Reinaldo de Souza assiste há 48 anos o vai-e-vem de trens e passageiros na Estação da Luz, no centro de São Paulo. Sentado em sua bancada de engraxate, ele relembra saudoso o tempo em que sob as arcadas de ferro inglesas circulavam políticos e gente educada. "A vida era mais calma e o povo mais respeitoso", diz. Souza se orgulha de ter tido entre seus clientes personagens ilustres como Jânio Quadros e Café Filho. "Jânio, mocinho, estava em campanha. Sentou-se e foi logo perguntando quem eu achava que ia ganhar. Não se identificou e ficou todo feliz quando eu disse que ia dar Jânio na cabeça." Hoje, a clientela é menor e mais anônima e a monumental estação, patrimônio histórico estadual desde 1976, está carente de reparos. Por isso mesmo, o rosto de Souza se abre num largo sorriso quando ele ouve falar do Projeto 100 Anos Luz, lançado pela Rede Ferroviária Federal S.A. (RFFSA). Com apoio da Companhia Paulista de Trens Metropolitanos (CPTM) e de parcerias com a iniciativa privada, a empresa pretende recuperar todo o patrimônio ferroviário, a começar pela estação. As 70 mil pessoas que usam a estação diariamente seriam os primeiros beneficiários da empreitada. Sem contar a própria cidade, que recuperaria um grande acervo histórico. "A privatização do transporte ferroviário não previu o cuidado com o material recolhido de antigas estações e ferrovias", informa Maria Inês Dias Mazzoco, coordenadora de preservação ferroviária da RFFSA em São Paulo. A adequação, cujos detalhes técnicos ainda estão em estudos, será feita pela CPTM, mas já se sabe que serão necessários cerca de US$ 15 milhões só para a restauração. A Editora Três é o primeiro parceiro do projeto, que será divulgado oficialmente no dia 5 de agosto durante a festa de lançamento da revista ISTOÉ Gente, nos salões da Luz. Antes disso, as duas empresas já compartilhavam uma pequena coincidência histórica. William Speers, superintendente da São Paulo Railway, que comandou a construção da estação, dá nome à rua onde funciona a Editora Três.
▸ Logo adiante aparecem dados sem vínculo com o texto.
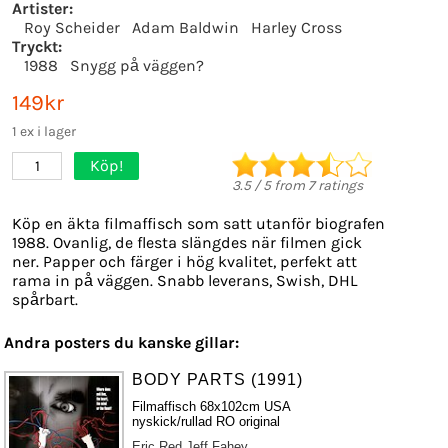
Artister:
Roy Scheider
Adam Baldwin
Harley Cross
Tryckt:
1988
Snygg på väggen?
149kr
1 ex i lager
Köp!
1
3.5
/
5
from
7
ratings
Köp en äkta filmaffisch som satt utanför biografen
1988. Ovanlig, de flesta slängdes när filmen gick
ner. Papper och färger i hög kvalitet, perfekt att
rama in på väggen. Snabb leverans, Swish, DHL
spårbart.
Andra posters du kanske gillar:
BODY PARTS (1991)
Filmaffisch 68x102cm USA
nyskick/rullad RO original
Eric Red
Jeff Fahey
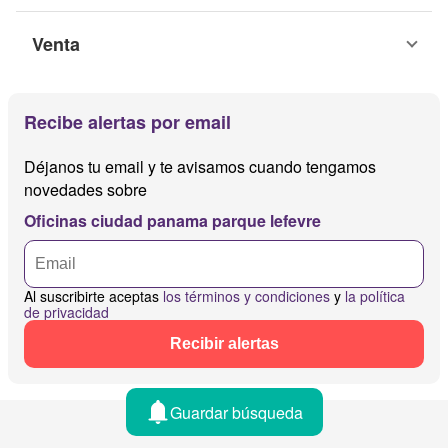
Venta
Recibe alertas por email
Déjanos tu email y te avisamos cuando tengamos
novedades sobre
Oficinas ciudad panama parque lefevre
Al suscribirte aceptas
los términos y condiciones
y
la política
de privacidad
Recibir alertas
Guardar búsqueda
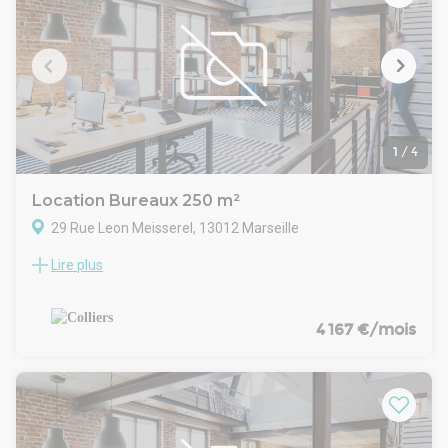
1
/
4
Location Bureaux 250 m²
29 Rue Leon Meisserel, 13012 Marseille
Lire plus
Situé au coeur du dynamique quartier Saint-Barnabé à
Marseille, cet espace de bureaux de 250 m², non divisibles,
représente une opportunité exceptionnelle pour les
entreprises en quête d'un emplacement stratégique et
4 167 €/mois
fonctionnel. Ce local commercial, disponible à la location, se
distingue par sa visibilité remarquable, un atout majeur pour
toute entreprise souhaitant renforcer sa présence et son
image de marque dans l'une des villes les plus vibrantes de
France. Le quartier Saint-Barbare est réputé pour son
dynamisme économique et sa proximité avec les principaux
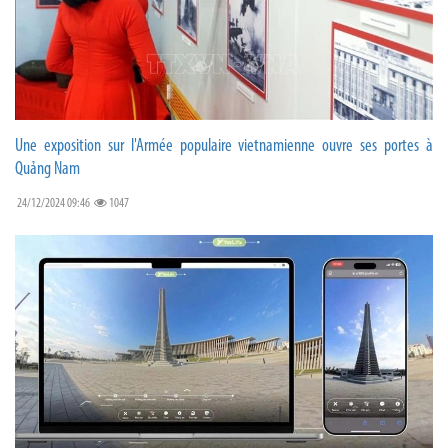
Une exposition sur l'Armée populaire vietnamienne ouvre ses portes à
Quảng Nam
24/12/2024 09:46
1047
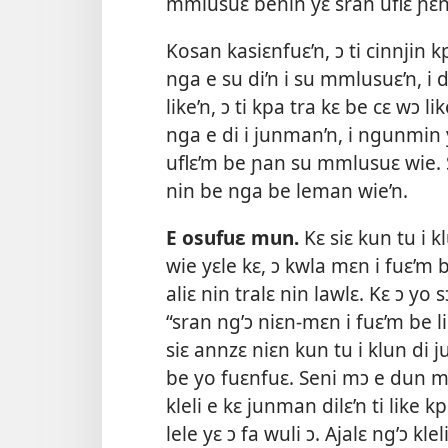
mmlusuɛ benin yɛ sran uflɛ ɲɛ́n 
Kosan kasiɛnfuɛ’n, ɔ ti cinnjin k
nga e su di’n i su mmlusuɛ’n, i di
like’n, ɔ ti kpa tra kɛ be cɛ wɔ like
nga e di i junman’n, i ngunmin
uflɛ’m be ɲan su mmlusuɛ wie. 
nin be nga be leman wie’n.
E osufuɛ mun.
Kɛ siɛ kun tu i k
wie yɛle kɛ, ɔ kwla mɛn i fuɛ’m b
aliɛ nin tralɛ nin lawlɛ. Kɛ ɔ yo 
“sran ng’ɔ niɛn-mɛn i fuɛ’m be lika
siɛ annzɛ niɛn kun tu i klun di
be yo fuɛnfuɛ. Seni mɔ e dun mmu
kleli e kɛ junman dilɛ’n ti like kp
lele yɛ ɔ fa wuli ɔ. Ajalɛ ng’ɔ klel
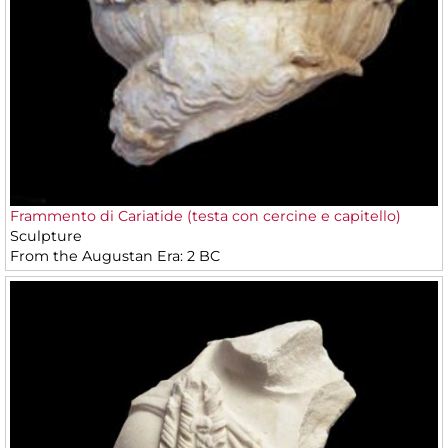
Frammento di Cariatide (testa con cercine e capitello)
Sculpture
From the Augustan Era: 2 BC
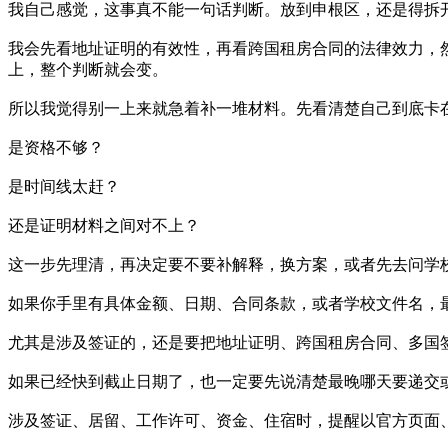
我自己感觉，这事真不能一句话判断。放到申根区，还是得拆
我会先看地址证明的有效性，再看跨国租房合同的法律效力，
上，整个判断就会变。
所以我觉得别一上来就急着补一堆材料。先看清楚自己到底卡
是资格不够？
是时间线太赶？
还是证明材料之间对不上？
这一步先理清，再决定要不要补解释，换方案，或者先去问学
如果你手里有具体金额、日期、合同条款，或者学校文件名，
尤其是涉及签证的，还是要把地址证明、跨国租房合同、多国
如果已经快到截止日期了，也一定要先说清楚最晚哪天要递交
涉及签证、居留、工作许可、资金、住宿时，提醒以官方页面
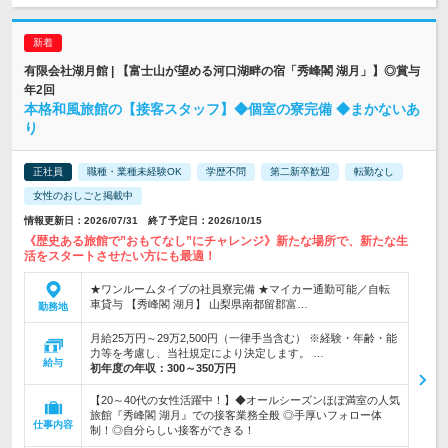
有限会社湖月館 | 【富士山が望める河口湖畔の宿「秀峰閣 湖月」】◎賞与
年2回
本格和風旅館の【接客スタッフ】◆個室の寮完備 ◆まかないあ
り
正社員
職種・業種未経験OK
学歴不問
第二新卒歓迎
転勤なし
女性のおしごと掲載中
情報更新日：2026/07/31 終了予定日：2026/10/15
《歴史ある旅館で”おもてなし”にチャレンジ》新たな場所で、新たな生
活をスタートさせたい方にも最適！
★ワンルームタイプの社員寮完備 ★マイカー通勤可能／自転
車貸与 【秀峰閣 湖月】 山梨県南都留郡富…
勤務地
月給25万円～29万2,500円（一律手当含む） ※経験・年齢・能
力等を考慮し、当社規定により決定します。 …
給与
初年度の年収：
300～350万円
【20～40代の女性活躍中！】◆オールシーズンほぼ満室の人気
旅館『秀峰閣 湖月』での接客業務全般 ◎手厚いフォロー体
仕事内容
制！◎自分らしい接客ができる！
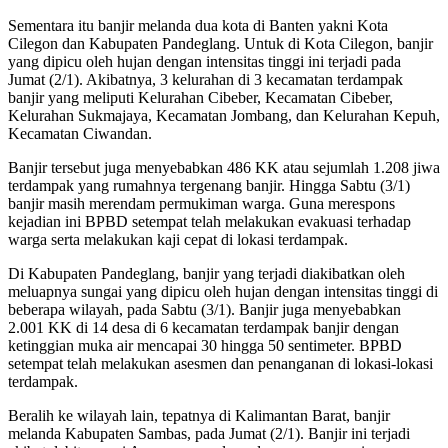
Sementara itu banjir melanda dua kota di Banten yakni Kota
Cilegon dan Kabupaten Pandeglang. Untuk di Kota Cilegon, banjir
yang dipicu oleh hujan dengan intensitas tinggi ini terjadi pada
Jumat (2/1). Akibatnya, 3 kelurahan di 3 kecamatan terdampak
banjir yang meliputi Kelurahan Cibeber, Kecamatan Cibeber,
Kelurahan Sukmajaya, Kecamatan Jombang, dan Kelurahan Kepuh,
Kecamatan Ciwandan.
Banjir tersebut juga menyebabkan 486 KK atau sejumlah 1.208 jiwa
terdampak yang rumahnya tergenang banjir. Hingga Sabtu (3/1)
banjir masih merendam permukiman warga. Guna merespons
kejadian ini BPBD setempat telah melakukan evakuasi terhadap
warga serta melakukan kaji cepat di lokasi terdampak.
Di Kabupaten Pandeglang, banjir yang terjadi diakibatkan oleh
meluapnya sungai yang dipicu oleh hujan dengan intensitas tinggi di
beberapa wilayah, pada Sabtu (3/1). Banjir juga menyebabkan
2.001 KK di 14 desa di 6 kecamatan terdampak banjir dengan
ketinggian muka air mencapai 30 hingga 50 sentimeter. BPBD
setempat telah melakukan asesmen dan penanganan di lokasi-lokasi
terdampak.
Beralih ke wilayah lain, tepatnya di Kalimantan Barat, banjir
melanda Kabupaten Sambas, pada Jumat (2/1). Banjir ini terjadi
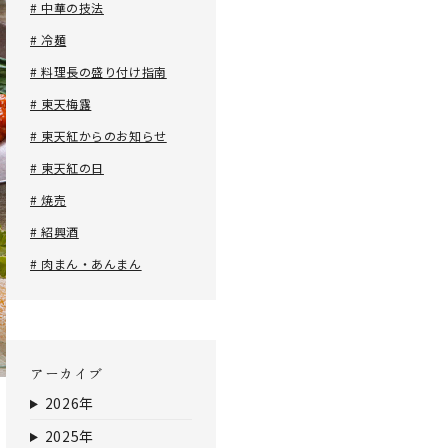
# 中華の技法
# 冷麺
# 料理長の盛り付け指南
# 東天梅露
# 東天紅からのお知らせ
# 東天紅の日
# 焼売
# 紹興酒
# 肉まん・あんまん
アーカイブ
2026年
2025年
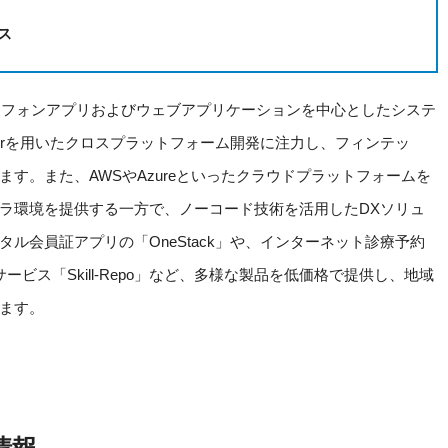
ス
ートフォンアプリおよびウェブアプリケーションを中心としたシステ
Flutterを用いたクロスプラットフォーム開発に注力し、フィンテッ
す。また、AWSやAzureといったクラウドプラットフォームを
ラ環境を提供する一方で、ノーコード技術を活用したDXソリュ
ル会員証アプリの「OneStack」や、インターネット診療予約
ービス「Skill-Repo」など、多様な製品を低価格で提供し、地域
ます。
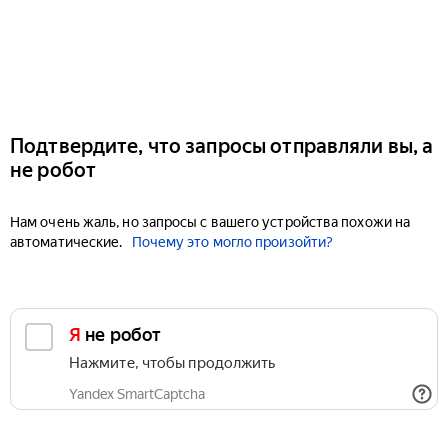
Подтвердите, что запросы отправляли вы, а
не робот
Нам очень жаль, но запросы с вашего устройства похожи на
автоматические.
Почему это могло произойти?
Я не робот
Нажмите, чтобы продолжить
Yandex SmartCaptcha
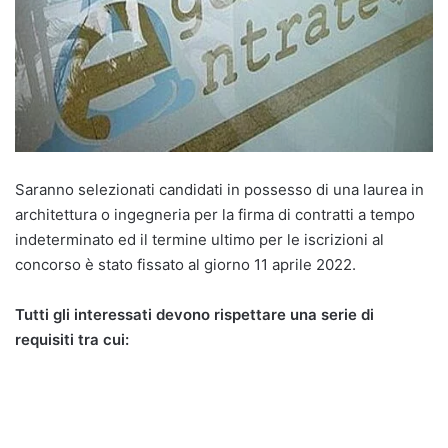
Saranno selezionati candidati in possesso di una laurea in
architettura o ingegneria per la firma di contratti a tempo
indeterminato ed il termine ultimo per le iscrizioni al
concorso è stato fissato al giorno 11 aprile 2022.
Tutti gli interessati devono rispettare una serie di
requisiti tra cui:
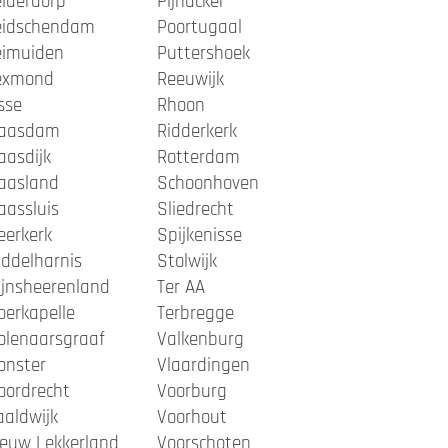
iderdorp
Pijnacker
eidschendam
Poortugaal
eimuiden
Puttershoek
exmond
Reeuwijk
sse
Rhoon
aasdam
Ridderkerk
aasdijk
Rotterdam
aasland
Schoonhoven
aassluis
Sliedrecht
eerkerk
Spijkenisse
ddelharnis
Stolwijk
ijnsheerenland
Ter AA
oerkapelle
Terbregge
olenaarsgraaf
Valkenburg
onster
Vlaardingen
oordrecht
Voorburg
aldwijk
Voorhout
ieuw Lekkerland
Voorschoten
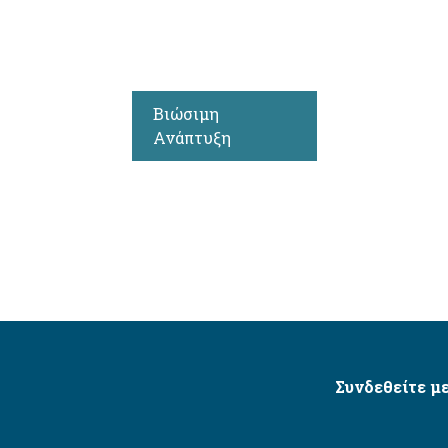
Βιώσιμη
Ανάπτυξη
Συνδεθείτε με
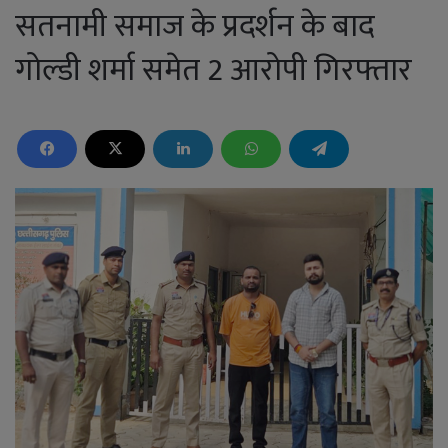
सतनामी समाज के प्रदर्शन के बाद
गोल्डी शर्मा समेत 2 आरोपी गिरफ्तार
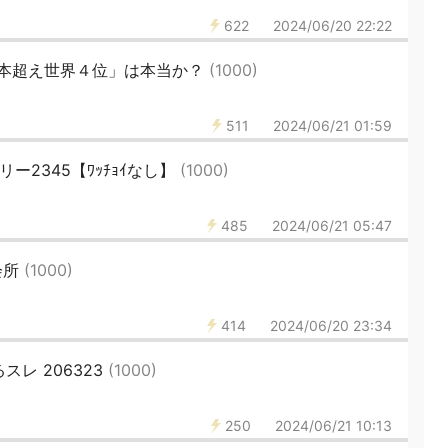
622
2024/06/20 22:22
本超え世界４位」は本当か？
(1000)
511
2024/06/21 01:59
リー2345【ﾜｯﾁｮｲなし】
(1000)
485
2024/06/21 05:47
会所
(1000)
414
2024/06/20 23:34
レ 206323
(1000)
250
2024/06/21 10:13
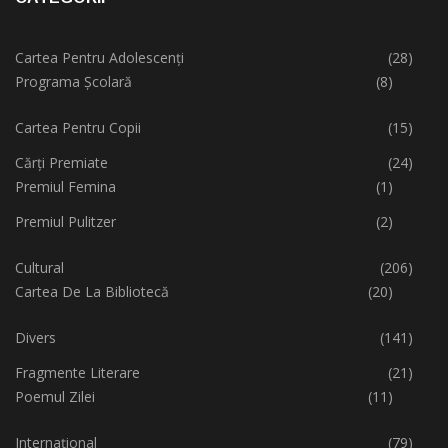
Cartea Pentru Adolescenți
(28)
Programa Școlară
(8)
Cartea Pentru Copii
(15)
Cărți Premiate
(24)
Premiul Femina
(1)
Premiul Pulitzer
(2)
Cultural
(206)
Cartea De La Bibliotecă
(20)
Divers
(141)
Fragmente Literare
(21)
Poemul Zilei
(11)
Internațional
(79)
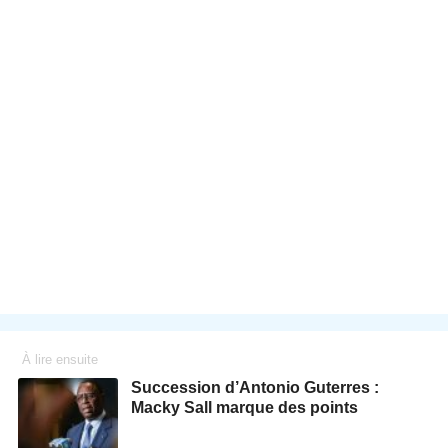
À lire ensuite
Succession d’Antonio Guterres :
Macky Sall marque des points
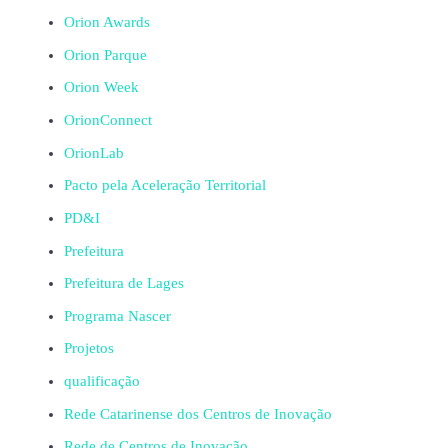
Orion Awards
Orion Parque
Orion Week
OrionConnect
OrionLab
Pacto pela Aceleração Territorial
PD&I
Prefeitura
Prefeitura de Lages
Programa Nascer
Projetos
qualificação
Rede Catarinense dos Centros de Inovação
Rede de Centros de Inovação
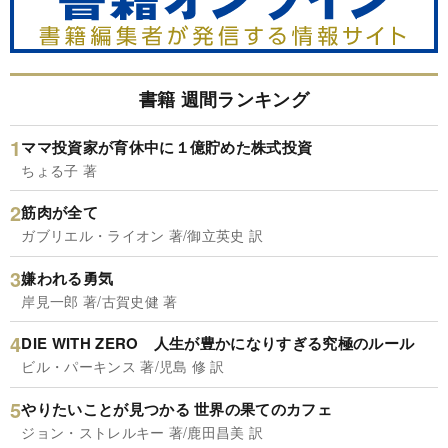
書籍 週間ランキング
ママ投資家が育休中に１億貯めた株式投資
ちょる子 著
筋肉が全て
ガブリエル・ライオン 著/御立英史 訳
嫌われる勇気
岸見一郎 著/古賀史健 著
DIE WITH ZERO 人生が豊かになりすぎる究極のルール
ビル・パーキンス 著/児島 修 訳
やりたいことが見つかる 世界の果てのカフェ
ジョン・ストレルキー 著/鹿田昌美 訳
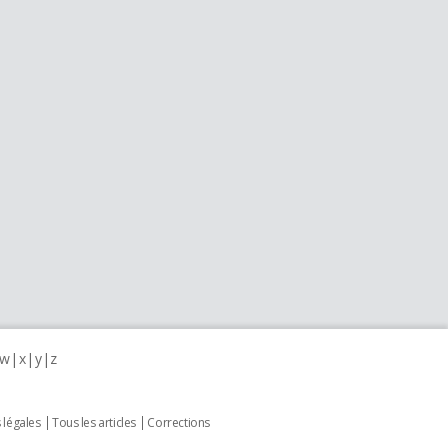
w
x
y
z
 légales
Tous les articles
Corrections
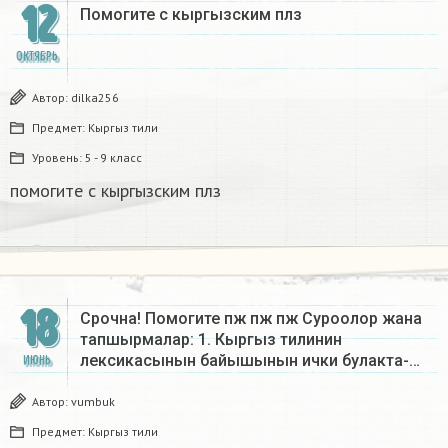
12
Помогите с кыргызским плз​
ОКТЯБРЬ
Автор:
dilka256
Предмет:
Кыргыз тили
Уровень:
5 - 9 класс
помогите с кыргызским плз​
18
Срочна! Помогите пж пж пж Суроолор жана
тапшырмалар: 1. Кыргыз тилинин
лексикасынын байышынын ички булакта-…
ИЮНЬ
Автор:
vumbuk
Предмет:
Кыргыз тили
"O primeiro passo é restaurar o prédio e criar um centro documental. Além de revitalizar um marco de São Paulo, atenderemos à necessidade de integrar os transportes na cidade", esclarece Maria Inês, há 21 anos na empresa e representante da quarta geração de ferroviários de sua família. "Quando menina, me impressionavam as proporções das portas e janelas", conta. Idealizada e trazida quase toda da Inglaterra – grades, tijolos, parafusos e até o madeiramento (pinho de riga), tudo passou pelos portos ingleses –, a estação permanece quase inalterada. As poucas mudanças no prédio de 25 mil metros quadrados ocorreram depois de 1946, quando a São Paulo Railway Company, responsável pela estação, passou seu patrimônio ao Estado. Um dia antes da transferência, um incêndio, tido como criminoso, destruiu boa parte do prédio e deixou vulnerável a torre do relógio, réplica da torre da abadia londrina de Westminster. Foram colocadas oito colunas no saguão principal para sustentá-la e construiu-se no mesmo estilo mais um andar na área afetada. Na última década, o prédio esteve para ser restaurado duas vezes, mas os programas não se concretizaram.

Imensa relíquia, a Estação da Luz foi ao mesmo tempo símbolo e alavanca da opulenta fase dos barões do café, quando São Paulo se destacou definitivamente. "A capital significava tão pouco politicamente que a Convenção Republicana, em 1873, aconteceu em Itu, não aqui", atesta Júlio Katinski, professor titular de História da Arquitetura da Faculdade de Arquitetura e Urbanismo da USP. A criação da famosa linha férrea Santos–Jundiaí, em 1867, transformou a cidade em corredor de escoamento da produção agrícola. E, no final da década de 80, o Estado de São Paulo sozinho produzia dois terços do café de todo o planeta. A construção da Estação da Luz em 1900 coroou esse crescimento.

"O restaurante da estação e o Jardim da Luz eram o ponto de encontro da elite da cidade", conta o professor, 67 anos. Quanto ao projeto arquitetônico, ele comenta: "É uma obra lindíssima, de concepção ainda muito atual", descreve. Do ponto de vista urbanístico, é um projeto perfeito. "Passamos da carruagem aos carros arrojados, a cidade cresceu, mas nunca foi truncada pela estação. A Luz continua até hoje servindo à cidade dentro de sua vocação original", defende Maria Inês. Todo paulista pode assinar embaixo.